Documentation

Purpose and Vision:

This project's goal is to allow developers to easily implement chat that doesn't suck into their applications. One of the main holdbacks with chats today (January 2025) is they don't allow the user to actually do anything. Getting information and asking questions is nice, but what happens when the user wants to take action? For example, if connected to a meal planning application, a user could say, 'What are my meals for the upcoming week?' 'Swap Thursday's evening meal to a meatless meal because we have a vegan friend coming over. And it'll need to feed 6 adults.' This scenario is impossible to handle unless an LLM can manipulate the user's data on their behalf in a safe, reliable manner. This is what the creators of the NLAPI set out to solve. Our engine would create the database mutations necessary (if using ) or the series of API calls (if using ) to get that done for the user. Our engine has access to the user's specific schema at runtime, so it knows whether it needs to ask follow-up questions or if it can execute the command from the user.

To accomplish this, we are using API Schemas, LLMs, and RAG. We give the LLM the same permissions as the authentication header you send us, meaning the LLM won't be able to do anything your user wouldn't be able to do or see.

Quick Start

(For complete guides checkout our )

Create an API key
Save your schema (Devii users can skip this step)
Use your nlapi-key to start sending requests

fetch('https://api.nlapi.io/nlapi', {
  method: 'POST',
  headers: {
    'Content-Type': 'application/json',
    'nlapi-key': 'YOUR_API_KEY',
  },
  body: JSON.stringify({
    user_input: 'create new ingredient called pinto beans',
    // context: ['user id is 1'], // optional
    // "thread_id" : 34232 // use this to follow up on a conversation
    //"options" : {
      // stream: true // returns chunks
    //}
  }),
})
  .then((response) => response.json())
  .then((data) => console.log(data))
  .catch((error) => console.error('Error:', error));

Documentation

Key Concepts

Messages

Return Messages: The API will return the latest message in the thread object returned in the messages array. The latest message will always be at messages[0], and the array will be ordered by created_at in descending order (latest -> oldest).

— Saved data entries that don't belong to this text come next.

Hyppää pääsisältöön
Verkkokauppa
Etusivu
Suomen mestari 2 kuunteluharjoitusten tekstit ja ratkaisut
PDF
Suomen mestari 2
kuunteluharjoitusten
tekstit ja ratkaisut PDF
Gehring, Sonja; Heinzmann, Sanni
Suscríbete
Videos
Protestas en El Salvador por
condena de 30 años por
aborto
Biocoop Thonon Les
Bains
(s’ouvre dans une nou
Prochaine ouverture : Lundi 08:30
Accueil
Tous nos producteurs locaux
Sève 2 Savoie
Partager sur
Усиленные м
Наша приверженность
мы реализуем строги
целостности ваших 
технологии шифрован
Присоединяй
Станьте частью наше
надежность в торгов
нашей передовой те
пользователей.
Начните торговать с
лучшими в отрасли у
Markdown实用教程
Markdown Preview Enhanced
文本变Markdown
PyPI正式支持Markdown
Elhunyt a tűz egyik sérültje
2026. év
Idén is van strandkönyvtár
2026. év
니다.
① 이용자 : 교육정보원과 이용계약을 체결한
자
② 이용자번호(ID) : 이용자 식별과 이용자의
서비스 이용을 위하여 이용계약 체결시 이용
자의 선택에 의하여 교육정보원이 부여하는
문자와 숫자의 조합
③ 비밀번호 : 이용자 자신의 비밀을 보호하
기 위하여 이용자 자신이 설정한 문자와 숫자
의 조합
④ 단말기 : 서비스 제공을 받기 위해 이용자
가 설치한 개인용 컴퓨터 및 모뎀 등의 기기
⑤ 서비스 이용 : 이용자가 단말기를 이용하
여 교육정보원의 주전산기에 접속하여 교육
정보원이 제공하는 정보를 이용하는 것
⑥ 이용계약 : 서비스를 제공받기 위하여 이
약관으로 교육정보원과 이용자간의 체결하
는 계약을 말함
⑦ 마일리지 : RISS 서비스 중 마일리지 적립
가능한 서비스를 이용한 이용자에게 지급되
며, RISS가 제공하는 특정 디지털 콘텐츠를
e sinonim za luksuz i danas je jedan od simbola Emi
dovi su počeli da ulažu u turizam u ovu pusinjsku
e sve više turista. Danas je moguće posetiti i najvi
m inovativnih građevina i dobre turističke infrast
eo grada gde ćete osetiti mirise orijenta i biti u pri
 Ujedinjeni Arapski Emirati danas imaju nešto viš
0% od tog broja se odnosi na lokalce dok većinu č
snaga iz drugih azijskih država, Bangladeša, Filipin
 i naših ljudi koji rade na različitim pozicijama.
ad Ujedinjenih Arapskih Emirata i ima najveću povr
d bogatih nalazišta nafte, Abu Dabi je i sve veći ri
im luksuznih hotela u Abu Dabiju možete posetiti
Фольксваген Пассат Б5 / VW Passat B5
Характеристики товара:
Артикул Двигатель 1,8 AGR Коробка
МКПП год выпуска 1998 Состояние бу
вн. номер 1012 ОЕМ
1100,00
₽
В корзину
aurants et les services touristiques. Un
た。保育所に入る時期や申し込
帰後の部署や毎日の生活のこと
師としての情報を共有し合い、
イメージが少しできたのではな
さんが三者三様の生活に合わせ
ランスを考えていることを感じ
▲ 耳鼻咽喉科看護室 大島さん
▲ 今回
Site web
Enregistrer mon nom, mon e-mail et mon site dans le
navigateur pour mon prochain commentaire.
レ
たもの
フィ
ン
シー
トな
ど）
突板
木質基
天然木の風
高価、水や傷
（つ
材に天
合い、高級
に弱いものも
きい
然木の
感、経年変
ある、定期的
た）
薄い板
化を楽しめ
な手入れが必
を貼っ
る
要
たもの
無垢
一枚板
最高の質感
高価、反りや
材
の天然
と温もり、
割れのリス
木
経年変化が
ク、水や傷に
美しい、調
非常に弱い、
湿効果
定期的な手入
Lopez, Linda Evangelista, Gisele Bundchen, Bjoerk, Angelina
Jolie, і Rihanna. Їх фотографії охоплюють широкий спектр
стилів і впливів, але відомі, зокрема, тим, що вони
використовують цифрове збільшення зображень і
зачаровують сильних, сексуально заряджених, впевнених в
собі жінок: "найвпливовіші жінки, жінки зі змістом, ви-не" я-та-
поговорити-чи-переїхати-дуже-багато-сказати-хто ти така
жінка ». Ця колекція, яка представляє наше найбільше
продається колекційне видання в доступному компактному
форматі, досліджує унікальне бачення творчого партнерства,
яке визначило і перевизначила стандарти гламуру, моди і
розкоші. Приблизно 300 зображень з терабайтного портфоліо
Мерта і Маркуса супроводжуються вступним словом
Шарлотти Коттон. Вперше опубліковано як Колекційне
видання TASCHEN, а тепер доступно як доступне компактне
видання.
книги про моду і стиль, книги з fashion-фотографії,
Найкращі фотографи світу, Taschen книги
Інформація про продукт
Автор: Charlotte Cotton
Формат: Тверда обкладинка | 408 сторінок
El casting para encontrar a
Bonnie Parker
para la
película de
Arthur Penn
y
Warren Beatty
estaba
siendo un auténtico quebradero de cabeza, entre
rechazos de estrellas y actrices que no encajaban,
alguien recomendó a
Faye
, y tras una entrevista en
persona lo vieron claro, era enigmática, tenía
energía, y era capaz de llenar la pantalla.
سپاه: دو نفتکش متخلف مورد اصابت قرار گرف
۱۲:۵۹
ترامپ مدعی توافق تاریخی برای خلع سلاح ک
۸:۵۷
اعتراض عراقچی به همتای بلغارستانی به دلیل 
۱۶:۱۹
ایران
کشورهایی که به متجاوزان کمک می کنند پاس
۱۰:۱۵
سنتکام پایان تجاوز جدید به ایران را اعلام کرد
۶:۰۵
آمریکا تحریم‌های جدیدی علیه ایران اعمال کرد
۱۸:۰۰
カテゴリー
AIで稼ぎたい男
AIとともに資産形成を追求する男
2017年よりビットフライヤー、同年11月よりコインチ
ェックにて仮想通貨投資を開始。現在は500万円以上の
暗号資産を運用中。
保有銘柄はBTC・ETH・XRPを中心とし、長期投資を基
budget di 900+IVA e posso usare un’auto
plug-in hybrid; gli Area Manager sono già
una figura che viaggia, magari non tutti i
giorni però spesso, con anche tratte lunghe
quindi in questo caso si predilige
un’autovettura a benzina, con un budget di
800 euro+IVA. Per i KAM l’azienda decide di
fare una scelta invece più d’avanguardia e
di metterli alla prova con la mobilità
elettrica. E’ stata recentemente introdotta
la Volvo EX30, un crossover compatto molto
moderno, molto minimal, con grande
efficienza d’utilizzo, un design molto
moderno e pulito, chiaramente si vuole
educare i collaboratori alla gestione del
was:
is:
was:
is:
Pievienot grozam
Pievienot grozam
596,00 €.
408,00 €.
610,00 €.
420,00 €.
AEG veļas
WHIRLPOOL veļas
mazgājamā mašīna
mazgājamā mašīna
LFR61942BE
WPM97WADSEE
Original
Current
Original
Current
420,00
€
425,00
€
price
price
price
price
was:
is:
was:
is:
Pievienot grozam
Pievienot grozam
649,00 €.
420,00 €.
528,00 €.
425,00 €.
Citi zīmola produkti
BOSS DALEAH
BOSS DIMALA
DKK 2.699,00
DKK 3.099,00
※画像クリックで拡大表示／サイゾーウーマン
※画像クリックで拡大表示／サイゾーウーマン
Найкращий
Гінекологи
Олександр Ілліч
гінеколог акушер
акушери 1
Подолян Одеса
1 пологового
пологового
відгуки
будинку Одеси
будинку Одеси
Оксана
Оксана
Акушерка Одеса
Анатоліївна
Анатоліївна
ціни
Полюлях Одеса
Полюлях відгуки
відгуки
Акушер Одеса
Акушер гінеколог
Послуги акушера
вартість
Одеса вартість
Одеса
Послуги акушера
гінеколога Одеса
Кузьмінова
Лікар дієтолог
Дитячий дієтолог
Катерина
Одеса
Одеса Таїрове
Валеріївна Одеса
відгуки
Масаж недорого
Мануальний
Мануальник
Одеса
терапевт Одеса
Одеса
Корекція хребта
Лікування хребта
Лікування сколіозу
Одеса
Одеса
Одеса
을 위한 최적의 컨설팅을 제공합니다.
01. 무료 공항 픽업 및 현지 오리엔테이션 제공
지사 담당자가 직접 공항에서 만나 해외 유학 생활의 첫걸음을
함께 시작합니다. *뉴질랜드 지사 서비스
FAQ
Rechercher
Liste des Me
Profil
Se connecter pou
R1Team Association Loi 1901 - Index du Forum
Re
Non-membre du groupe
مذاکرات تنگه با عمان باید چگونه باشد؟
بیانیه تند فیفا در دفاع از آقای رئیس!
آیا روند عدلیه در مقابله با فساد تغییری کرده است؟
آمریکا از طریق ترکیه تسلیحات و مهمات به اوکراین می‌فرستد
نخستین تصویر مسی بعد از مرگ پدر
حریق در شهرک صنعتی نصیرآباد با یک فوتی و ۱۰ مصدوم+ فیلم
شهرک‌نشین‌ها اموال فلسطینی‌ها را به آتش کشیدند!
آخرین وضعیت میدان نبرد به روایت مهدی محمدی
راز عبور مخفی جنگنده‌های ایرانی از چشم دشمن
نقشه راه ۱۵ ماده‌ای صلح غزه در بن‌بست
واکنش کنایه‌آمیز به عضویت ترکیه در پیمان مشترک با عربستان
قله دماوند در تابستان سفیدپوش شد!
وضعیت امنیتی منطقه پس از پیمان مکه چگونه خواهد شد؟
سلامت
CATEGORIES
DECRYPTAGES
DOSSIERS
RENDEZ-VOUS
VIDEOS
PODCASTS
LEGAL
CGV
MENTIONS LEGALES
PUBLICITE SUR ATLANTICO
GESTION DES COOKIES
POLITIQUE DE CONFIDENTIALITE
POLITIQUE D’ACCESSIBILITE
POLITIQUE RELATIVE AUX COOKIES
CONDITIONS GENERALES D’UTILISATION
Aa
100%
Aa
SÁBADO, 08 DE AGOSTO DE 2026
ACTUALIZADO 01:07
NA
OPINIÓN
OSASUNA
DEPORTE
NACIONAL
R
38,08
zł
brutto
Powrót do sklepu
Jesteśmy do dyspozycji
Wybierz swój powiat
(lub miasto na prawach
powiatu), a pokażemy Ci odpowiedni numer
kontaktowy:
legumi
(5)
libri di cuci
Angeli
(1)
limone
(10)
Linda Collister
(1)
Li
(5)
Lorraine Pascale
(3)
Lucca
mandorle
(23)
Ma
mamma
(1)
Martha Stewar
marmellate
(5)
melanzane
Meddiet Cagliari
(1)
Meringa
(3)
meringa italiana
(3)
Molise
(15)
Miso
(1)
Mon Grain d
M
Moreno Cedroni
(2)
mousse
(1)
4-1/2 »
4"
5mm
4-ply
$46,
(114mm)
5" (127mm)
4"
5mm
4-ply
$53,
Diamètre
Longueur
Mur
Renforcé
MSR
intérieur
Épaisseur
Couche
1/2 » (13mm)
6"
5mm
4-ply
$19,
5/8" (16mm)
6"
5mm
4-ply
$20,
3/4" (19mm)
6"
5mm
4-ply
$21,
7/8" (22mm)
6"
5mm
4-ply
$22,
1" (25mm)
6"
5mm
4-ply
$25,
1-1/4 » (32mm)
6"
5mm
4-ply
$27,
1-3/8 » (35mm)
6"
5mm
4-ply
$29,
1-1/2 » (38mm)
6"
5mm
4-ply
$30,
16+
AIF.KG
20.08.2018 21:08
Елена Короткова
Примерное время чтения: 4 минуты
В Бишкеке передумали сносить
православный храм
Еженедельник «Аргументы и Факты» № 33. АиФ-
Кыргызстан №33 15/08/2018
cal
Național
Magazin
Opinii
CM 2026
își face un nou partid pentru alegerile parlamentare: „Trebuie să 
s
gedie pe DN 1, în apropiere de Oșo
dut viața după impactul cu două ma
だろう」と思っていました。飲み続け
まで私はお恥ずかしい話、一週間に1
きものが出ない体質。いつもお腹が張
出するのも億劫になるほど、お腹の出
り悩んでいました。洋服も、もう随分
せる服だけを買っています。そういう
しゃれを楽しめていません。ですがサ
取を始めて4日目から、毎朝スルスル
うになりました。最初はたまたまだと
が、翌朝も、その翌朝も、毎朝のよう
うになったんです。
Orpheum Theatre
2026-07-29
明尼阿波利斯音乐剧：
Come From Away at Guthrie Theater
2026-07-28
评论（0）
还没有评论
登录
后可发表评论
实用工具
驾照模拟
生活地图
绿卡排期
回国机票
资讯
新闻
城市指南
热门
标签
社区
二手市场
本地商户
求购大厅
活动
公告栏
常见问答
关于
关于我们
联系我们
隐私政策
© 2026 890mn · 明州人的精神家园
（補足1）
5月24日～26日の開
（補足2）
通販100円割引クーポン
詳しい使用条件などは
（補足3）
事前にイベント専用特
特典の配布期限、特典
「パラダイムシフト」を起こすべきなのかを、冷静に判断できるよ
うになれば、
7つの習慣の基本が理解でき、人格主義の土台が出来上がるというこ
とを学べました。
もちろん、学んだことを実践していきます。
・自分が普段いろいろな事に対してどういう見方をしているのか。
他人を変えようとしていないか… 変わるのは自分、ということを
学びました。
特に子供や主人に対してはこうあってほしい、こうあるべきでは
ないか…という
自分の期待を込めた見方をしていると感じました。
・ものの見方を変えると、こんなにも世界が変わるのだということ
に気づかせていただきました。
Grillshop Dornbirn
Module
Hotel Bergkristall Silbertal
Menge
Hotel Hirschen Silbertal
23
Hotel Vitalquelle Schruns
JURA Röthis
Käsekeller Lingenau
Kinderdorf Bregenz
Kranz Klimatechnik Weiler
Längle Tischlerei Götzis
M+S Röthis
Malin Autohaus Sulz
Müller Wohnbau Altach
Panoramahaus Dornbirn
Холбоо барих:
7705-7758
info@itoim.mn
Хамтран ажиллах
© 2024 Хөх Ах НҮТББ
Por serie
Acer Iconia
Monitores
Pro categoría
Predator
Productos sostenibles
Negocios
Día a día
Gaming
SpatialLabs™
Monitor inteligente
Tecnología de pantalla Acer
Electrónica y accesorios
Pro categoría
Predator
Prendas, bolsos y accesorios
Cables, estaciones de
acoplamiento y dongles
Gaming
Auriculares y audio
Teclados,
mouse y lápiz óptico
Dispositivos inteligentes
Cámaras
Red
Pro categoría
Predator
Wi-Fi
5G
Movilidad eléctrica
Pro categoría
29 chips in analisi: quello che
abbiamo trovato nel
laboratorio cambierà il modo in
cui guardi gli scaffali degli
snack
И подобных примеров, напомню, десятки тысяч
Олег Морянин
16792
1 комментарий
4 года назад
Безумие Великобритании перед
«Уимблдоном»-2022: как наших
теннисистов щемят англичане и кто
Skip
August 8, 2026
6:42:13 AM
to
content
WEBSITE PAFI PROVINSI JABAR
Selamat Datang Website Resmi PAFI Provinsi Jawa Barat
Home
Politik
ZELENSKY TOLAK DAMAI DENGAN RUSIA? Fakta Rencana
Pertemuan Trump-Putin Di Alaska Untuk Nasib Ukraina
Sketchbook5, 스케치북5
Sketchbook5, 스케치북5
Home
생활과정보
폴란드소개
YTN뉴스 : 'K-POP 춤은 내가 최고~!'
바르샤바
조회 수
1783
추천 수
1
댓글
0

Message Object: Each message object returned will have the following keys: content: The natural language input from the user (human) or natural language output from our models (bot) speaker: Identifies the message author. Currently, it will always be 'bot' or 'human' created_at: Timestamp of when the message was created

Threads

Threads are simply a conversation of messages.

Using Threads: Sometimes a user will try to interact with a model but not provide the required information for a valid DB mutation. When this happens, the NLAPI will respond in natural language with a message indicating what information it needs to complete the user's request. When this happens, the developer will need to pass the thread_id key in the next request to follow up on the conversation. The NLAPI will use the whole context of the whole thread to complete the request so the user does not have to repeat previous information already mentioned in the thread.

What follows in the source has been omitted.